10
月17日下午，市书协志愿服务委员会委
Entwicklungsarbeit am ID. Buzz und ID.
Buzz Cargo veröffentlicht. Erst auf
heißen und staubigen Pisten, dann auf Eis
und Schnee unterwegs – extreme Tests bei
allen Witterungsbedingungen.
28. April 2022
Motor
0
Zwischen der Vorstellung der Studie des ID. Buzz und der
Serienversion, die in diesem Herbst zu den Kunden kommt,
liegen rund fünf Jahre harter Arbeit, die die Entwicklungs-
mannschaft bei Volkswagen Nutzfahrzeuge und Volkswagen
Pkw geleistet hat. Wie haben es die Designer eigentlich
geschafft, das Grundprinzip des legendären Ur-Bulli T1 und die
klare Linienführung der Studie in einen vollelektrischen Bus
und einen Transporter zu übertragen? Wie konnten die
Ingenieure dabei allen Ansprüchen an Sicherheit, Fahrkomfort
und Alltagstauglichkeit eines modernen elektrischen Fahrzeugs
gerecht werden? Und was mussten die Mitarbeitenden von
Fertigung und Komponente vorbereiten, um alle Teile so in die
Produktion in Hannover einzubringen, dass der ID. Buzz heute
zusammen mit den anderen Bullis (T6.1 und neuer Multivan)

= = = =

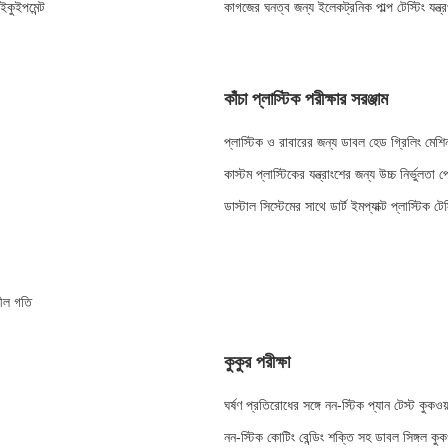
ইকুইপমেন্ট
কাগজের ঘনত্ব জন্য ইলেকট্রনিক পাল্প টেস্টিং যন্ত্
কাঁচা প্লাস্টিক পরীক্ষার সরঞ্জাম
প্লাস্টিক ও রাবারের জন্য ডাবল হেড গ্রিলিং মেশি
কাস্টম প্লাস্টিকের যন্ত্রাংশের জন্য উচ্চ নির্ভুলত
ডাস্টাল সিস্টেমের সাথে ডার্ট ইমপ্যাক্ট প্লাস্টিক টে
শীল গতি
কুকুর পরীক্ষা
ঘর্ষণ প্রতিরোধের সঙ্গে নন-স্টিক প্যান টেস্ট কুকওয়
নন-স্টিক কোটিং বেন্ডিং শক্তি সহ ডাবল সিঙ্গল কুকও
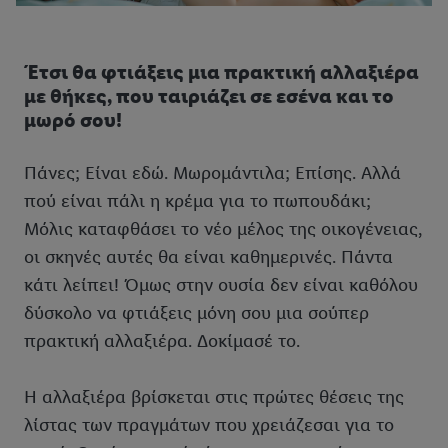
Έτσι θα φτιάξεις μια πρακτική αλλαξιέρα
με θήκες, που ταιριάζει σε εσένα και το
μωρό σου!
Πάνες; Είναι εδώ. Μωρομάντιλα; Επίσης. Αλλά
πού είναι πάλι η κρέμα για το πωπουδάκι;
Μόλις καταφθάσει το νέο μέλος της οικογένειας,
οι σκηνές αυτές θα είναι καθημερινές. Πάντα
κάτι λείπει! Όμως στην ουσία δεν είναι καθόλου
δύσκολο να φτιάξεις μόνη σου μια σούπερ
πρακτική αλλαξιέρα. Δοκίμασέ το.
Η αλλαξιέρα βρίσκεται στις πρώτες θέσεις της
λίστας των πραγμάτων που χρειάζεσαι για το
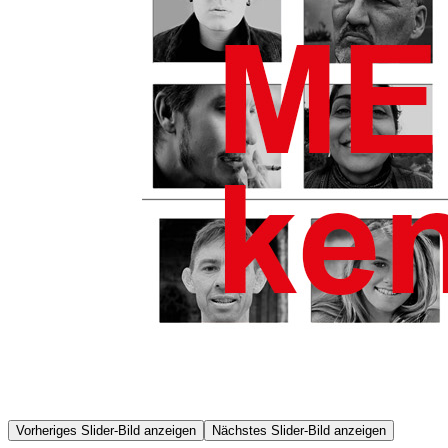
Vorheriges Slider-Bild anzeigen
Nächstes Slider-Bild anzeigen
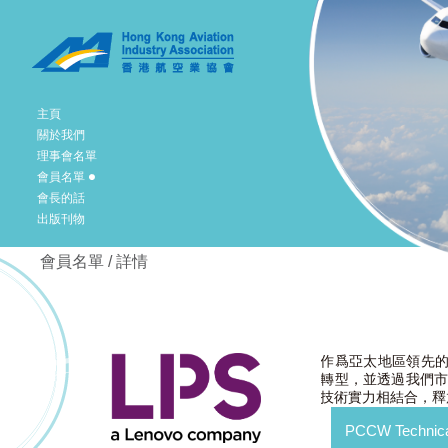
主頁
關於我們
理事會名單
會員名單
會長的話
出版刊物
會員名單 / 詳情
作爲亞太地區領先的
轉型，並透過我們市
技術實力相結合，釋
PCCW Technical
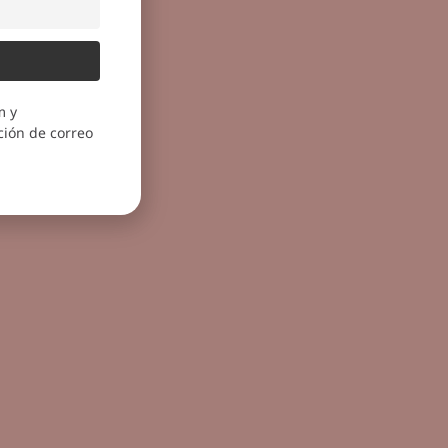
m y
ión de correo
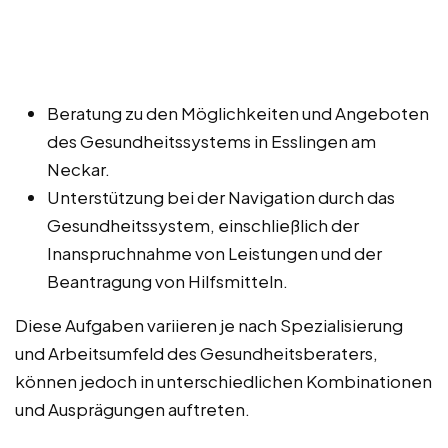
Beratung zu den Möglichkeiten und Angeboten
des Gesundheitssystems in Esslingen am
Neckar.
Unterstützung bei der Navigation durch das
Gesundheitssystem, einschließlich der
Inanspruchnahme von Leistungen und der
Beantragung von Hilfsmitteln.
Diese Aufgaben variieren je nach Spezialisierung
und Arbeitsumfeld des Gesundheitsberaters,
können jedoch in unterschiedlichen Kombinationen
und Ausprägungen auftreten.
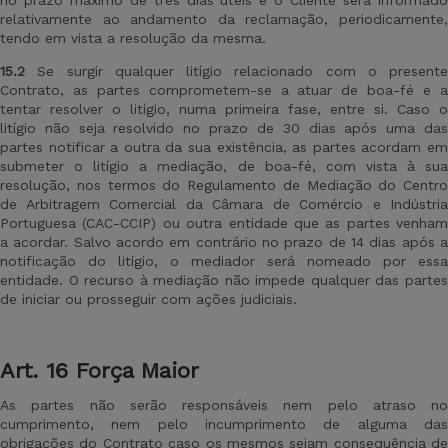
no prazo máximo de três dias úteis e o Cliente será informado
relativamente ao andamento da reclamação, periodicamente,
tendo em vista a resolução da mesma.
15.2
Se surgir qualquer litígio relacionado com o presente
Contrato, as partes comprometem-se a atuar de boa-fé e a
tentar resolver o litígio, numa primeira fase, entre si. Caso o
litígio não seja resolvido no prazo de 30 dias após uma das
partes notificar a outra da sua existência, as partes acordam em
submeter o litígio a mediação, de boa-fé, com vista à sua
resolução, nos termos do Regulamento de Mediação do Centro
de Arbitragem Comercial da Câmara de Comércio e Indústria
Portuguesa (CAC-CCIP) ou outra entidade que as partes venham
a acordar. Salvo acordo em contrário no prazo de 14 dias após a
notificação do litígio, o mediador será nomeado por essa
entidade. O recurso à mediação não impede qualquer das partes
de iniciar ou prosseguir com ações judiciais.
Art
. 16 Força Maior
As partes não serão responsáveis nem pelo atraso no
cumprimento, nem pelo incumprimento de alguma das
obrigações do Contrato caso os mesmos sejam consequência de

= = = =

#### Assignment:
Lines wanted from the entries above: the one with "Unterstützung bei der Navigation durch das", the one with "resolução, nos termos", and all lines between. Please copy them exactly, without the pictures and without anything else.

#### Final answer:
Unterstützung bei der Navigation durch das
Gesundheitssystem, einschließlich der
Inanspruchnahme von Leistungen und der
Beantragung von Hilfsmitteln.
Diese Aufgaben variieren je nach Spezialisierung
und Arbeitsumfeld des Gesundheitsberaters,
können jedoch in unterschiedlichen Kombinationen
und Ausprägungen auftreten.
no prazo máximo de três dias úteis e o Cliente será informado
relativamente ao andamento da reclamação, periodicamente,
tendo em vista a resolução da mesma.
15.2
Se surgir qualquer litígio relacionado com o presente
Contrato, as partes comprometem-se a atuar de boa-fé e a
tentar resolver o litígio, numa primeira fase, entre si. Caso o
litígio não seja resolvido no prazo de 30 dias após uma das
partes notificar a outra da sua existência, as partes acordam em
submeter o litígio a mediação, de boa-fé, com vista à sua
resolução, nos termos do Regulamento de Mediação do Centro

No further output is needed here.